Sunday, October 23, 2011

Long Island Sound Citizens Summit

I published this post a week or so ago, but it's worth doing so again:

This year’s Long Island Sound Citizens Summit, which Connecticut Fund for the Environment/Save the Sound is organizing, will be as much a work session as a conference and will be a chance for those who attend to shape the future of Long Island Sound activism.

The goal is to come out of the event with a two-year work plan, based on the Long Island SoundVision agenda, for restoring and protecting the Sound, and so anyone who attends will have a say in that work plan.

I see this as a rare, if not unique, opportunity. In my previous job, I organized eight conferences in 10 years, and I’ve attended plenty of others, and I don’t remember any in which the people who attended the event helped devise such a broad, potentially important document -- that is, the two-year work plan.

The format is simple and conventional -- four morning work sessions, each one facilitated by an expert in some facet of the Sound's restoration and protection.
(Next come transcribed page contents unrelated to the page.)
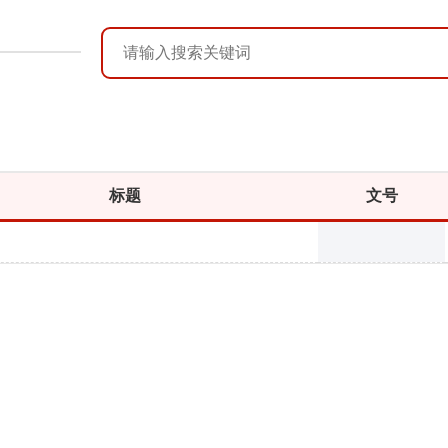
标题
文号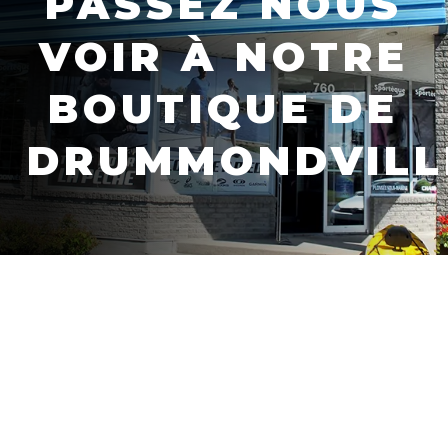
PASSEZ NOUS
VOIR À NOTRE
BOUTIQUE DE
DRUMMONDVILL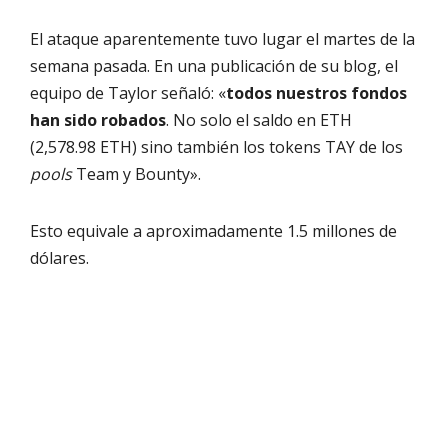
El ataque aparentemente tuvo lugar el martes de la
semana pasada. En una publicación de su blog, el
equipo de Taylor señaló: «
todos nuestros fondos
han sido robados
. No solo el saldo en ETH
(2,578.98 ETH) sino también los tokens TAY de los
pools
Team y Bounty».
Esto equivale a aproximadamente 1.5 millones de
dólares.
The topics of the sessions are:

A Clean and Healthy Sound: Water Quality
The Sound People Love: Business, Tourism and Recreation
The Sound Environment: Habitat and Wildlife
Getting it Together: The Bi-State Working Group

Participants in each session will use the SoundVision agenda as a guide. Over an hour and 45 minutes, each group will come up with three priorities, hurdles to overcome, strategies to achieve what they want to achieve, key points to make to the public, and target audiences and partners.
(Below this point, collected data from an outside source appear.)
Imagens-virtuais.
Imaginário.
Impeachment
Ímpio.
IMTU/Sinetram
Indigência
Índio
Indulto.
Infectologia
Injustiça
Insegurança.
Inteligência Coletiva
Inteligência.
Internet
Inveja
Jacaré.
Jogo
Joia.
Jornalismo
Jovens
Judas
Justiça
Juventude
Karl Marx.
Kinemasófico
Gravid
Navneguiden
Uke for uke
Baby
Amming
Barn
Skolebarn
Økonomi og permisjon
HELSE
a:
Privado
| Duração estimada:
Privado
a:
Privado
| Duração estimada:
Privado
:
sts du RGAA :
Then everyone will re-assemble in the main conference room for a panel discussion among the leaders of the work groups and the audience. I’ll be moderating that discussion and the question and answer session that is part of it.

We’re thinking of trying to employ Twitter as a communications tool during the session I moderate. The plan is to have a laptop project a Twitter page onto a screen. People in the audience can then tweet their thoughts and questions, using the #LiSoundVision hashtag. The panelists and I will keep our eyes on it and react accordingly. We think it might be a good way of hearing from people without having to force them to stand up, wait for the microphone, and then ask their question (which we’ll also do as well).

In addition to all this, Senator Richard Blumenthal and Bridgeport Mayor William Finch will speak.

The Citizens Summit is scheduled 8:30 a.m. to 3 p.m. on Friday, October 28, at Housatonic Community College in Bridgeport.